Publié dans le n° 139 des Dossiers de l'allaitement, octobre 20148.
D'après : Case report : induced lactation in a transgender woman. Reisman T, Goldsein Z. Transgend Health 2018 ; 3(1) : 24-6.
Cette femme transgenre de 30 ans s’est présentée en consultation d’endocrinologie car elle souhaitait un soutien pour l’allaitement. Sa compagne était enceinte mais ne souhaitait pas allaiter, et elle espérait pouvoir le faire à sa place. Elle avait débuté un traitement hormonal féminisant en 2011, et au moment de la consultation, elle prenait par voie orale de la spironolactone (50 mg deux fois par jour), de l’œstradiol (2 mg 2 fois par jour) et de la progestérone micronisée (100 mg deux fois par jour). Elle prenait épisodiquement du clonazépam pour des crises de panique, et du zolpidem pour des troubles du sommeil. Elle avait des antécédents de cholécystectomie, mais n’avait subi ni augmentation mammaire, ni orchidectomie, ni vaginoplastie. Elle ne fumait pas et n’avait pas d’antécédents de thrombose ou d’embolie.
À l’examen, ses seins étaient au stade V de Tanner. Le bilan sanguin a retrouvé un taux d’œstradiol de 1,19 µg/ml, un taux de progestérone de 8,70 µg/l, un taux de prolactine de 9,4 µg/l et un taux de testostérone de 2,56 µg/l.
Un protocole hormonal d’induction de la lactation a été débuté : augmentation de la posologie d’œstradiol (8 mg deux fois par jour) et de progestérone (200 mg deux fois par jour) afin de simuler ces taux pendant la grossesse, introduction d’un galactogène pour augmenter le taux de prolactine (dompéridone 10 mg quatre fois par jour), stimulation des seins avec un tire-lait, puis baisse du taux sérique d’œstradiol et de progestérone pour simuler l’accouchement.

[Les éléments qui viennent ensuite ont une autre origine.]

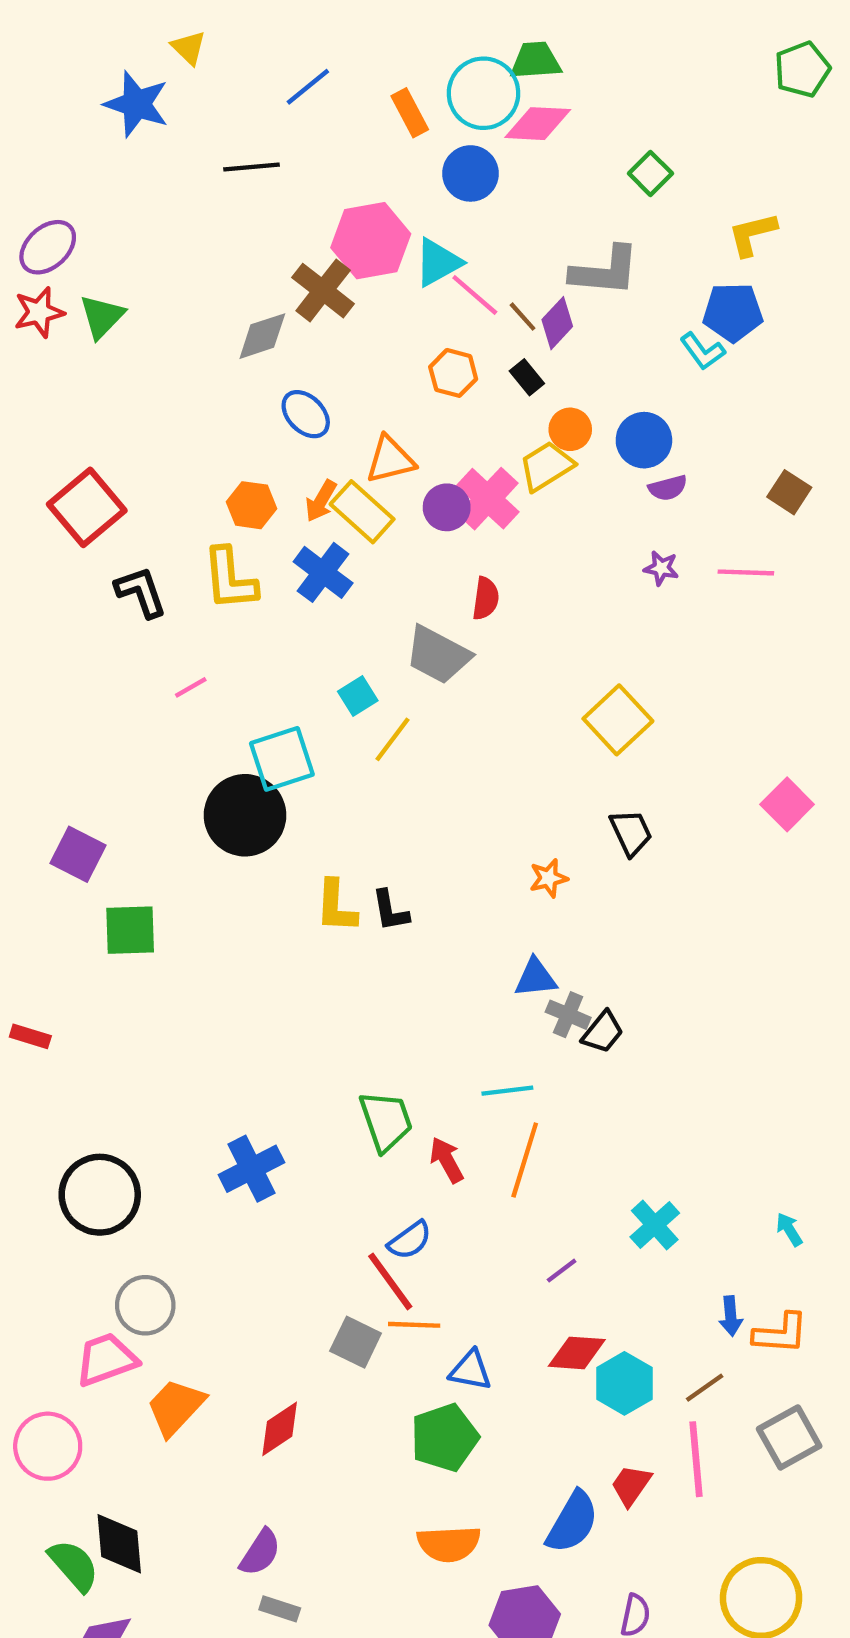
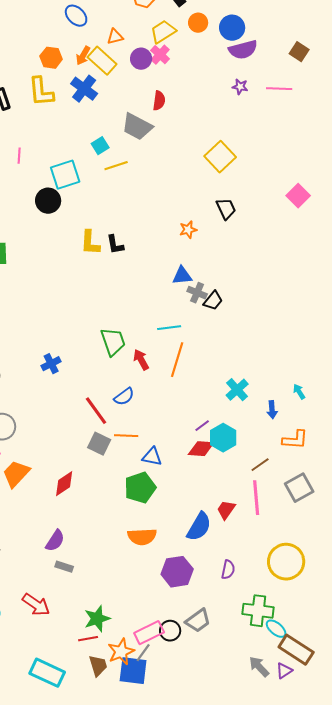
orange triangle: (390, 460) -> (115, 37), size x0.7
yellow trapezoid: (546, 466) -> (163, 32), moved
purple semicircle: (668, 488) -> (243, 50), size x1.6
pink cross: (488, 499) -> (160, 55), size x0.7
pink line: (191, 687) -> (19, 156), moved, turned -56
yellow line: (392, 739) -> (116, 166), turned 35
black circle: (245, 815) -> (48, 201), size x0.7
blue cross: (252, 1169) -> (51, 364), size x0.7
purple line: (562, 1271) -> (202, 426), moved
red line: (390, 1281) -> (96, 411), moved
blue arrow: (731, 1316) -> (272, 410), moved
cyan hexagon: (624, 1383) -> (223, 438), moved

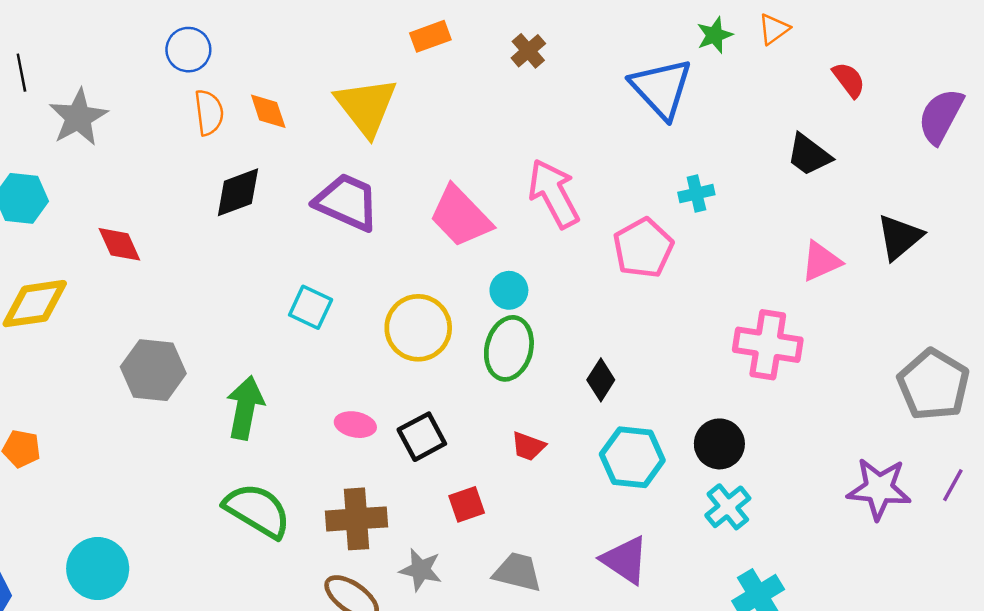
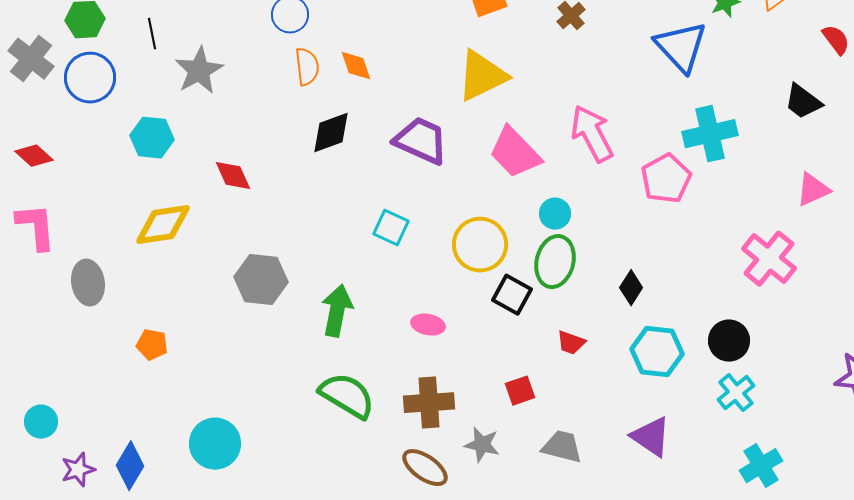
yellow triangle: (366, 106) -> (482, 76), moved, turned 42
cyan cross: (696, 194) -> (710, 134), size x1.8
pink cross: (768, 345) -> (769, 259), turned 30
black square: (422, 437) -> (512, 295), moved, turned -33

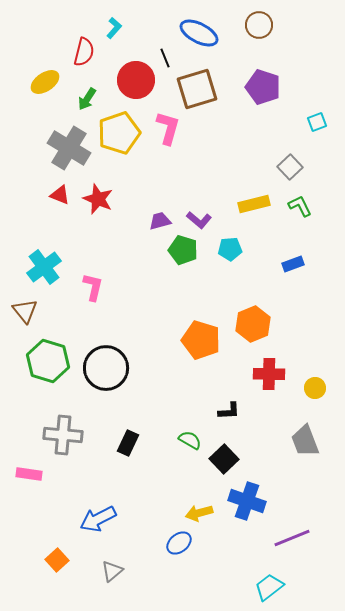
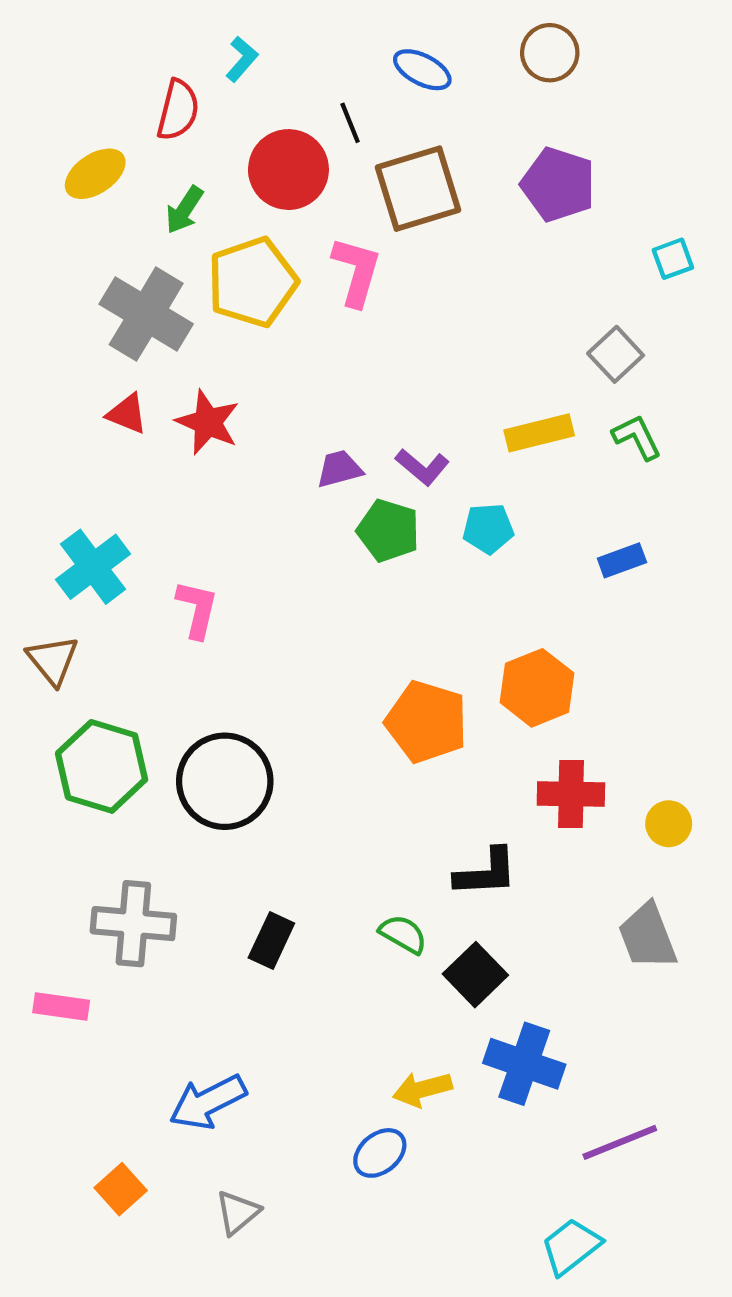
blue ellipse: (199, 33) -> (422, 70), size x0.7
black L-shape: (229, 411) -> (486, 873), size x1.4

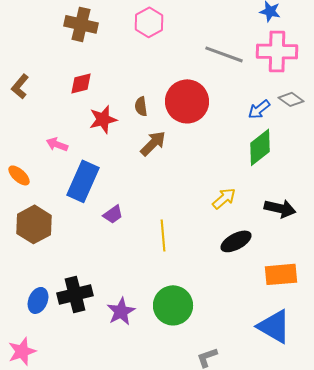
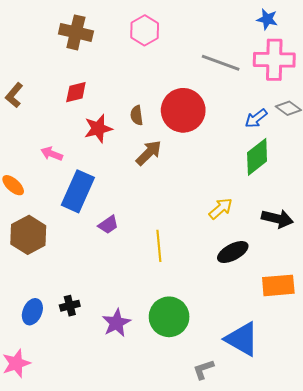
black cross: (75, 294) -> (70, 306), size x0.6
blue triangle: (274, 326) -> (242, 339), moved

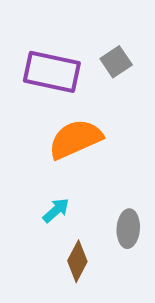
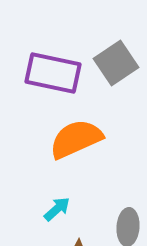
gray square: (116, 62) -> (116, 63), size x1.4

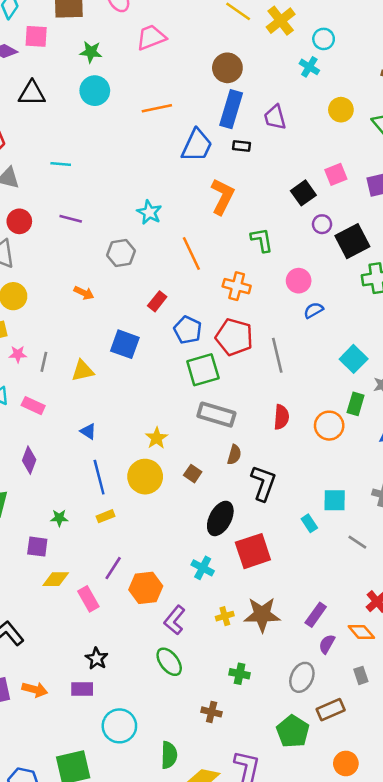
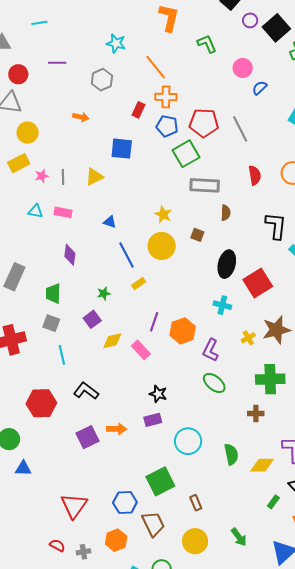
orange cross: (237, 286) -> (166, 97), moved
black L-shape: (263, 483) -> (276, 226), moved
purple square: (37, 547) -> (92, 319), turned -30
green cross: (240, 674) -> (270, 379), size x1.8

Un mois après le démarrage de ce protocole, la patiente obtenait quelques gouttes de lait. Pendant le deuxième mois, la posologie de dompéridone a été augmentée à 20 mg quatre fois par jour, la progestérone à 400 mg deux fois par jour, et l’œstradiol à 12 mg deux fois par jour. Elle tirait son lait six fois par jour.
Trois mois après le début du traitement, et 15 jours avant la date du terme chez sa compagne, la posologie d’œstradiol a été abaissée à 0,025 mg par jour sous forme de patch cutané, et le taux de progestérone a été abaissé à 100 mg/jour.
Le bébé est né à terme, et la patiente a immédiatement commencé à l’allaiter. Elle a allaité exclusivement pendant 6 semaines, puis a introduit un lait industriel (110 à 220 ml/jour), car elle craignait de ne pas avoir assez de lait. À presque 6 mois, le bébé se portait bien, sa croissance était normale, et il était toujours partiellement allaité. La mère prenait toujours le traitement décrit plus haut.
C’est le premier cas de lactation induite chez une femme transgenre publié dans la littérature médicale. L’allaitement présente de nombreux bénéfices pour l’enfant et la mère, et il favorise un lien mère-enfant étroit, raison pour laquelle de plus en plus de mères qui adoptent souhaitent allaiter. La principale caractéristique de l’induction d’une lactation chez une femme transgenre par rapport à une femme biologique est la nécessité de la prise d’un anti-androgène. Cette patiente prenait de la spironolactone, et a poursuivi ce traitement pendant l’allaitement (son excrétion lactée représente environ 0,2 % de la posologie maternelle, ce qui est infime, et elle est considérée comme compatible avec l’allaitement). Elle a suivi un protocole hormonal destiné à imiter le climat hormonal de la grossesse, puis l’accouchement, et a pris de la dompéridone, qui augmente la sécrétion de prolactine. Elle a également stimulé régulièrement ses seins. Il est toutefois impossible de savoir quel rôle ont joué ces divers produits dans la réussite de l’induction de la lactation, ou même s’ils étaient réellement nécessaires, et d’autres études sont nécessaires sur le sujet afin de déterminer les modalités optimales de l’induction d’une lactation chez les femmes transgenres.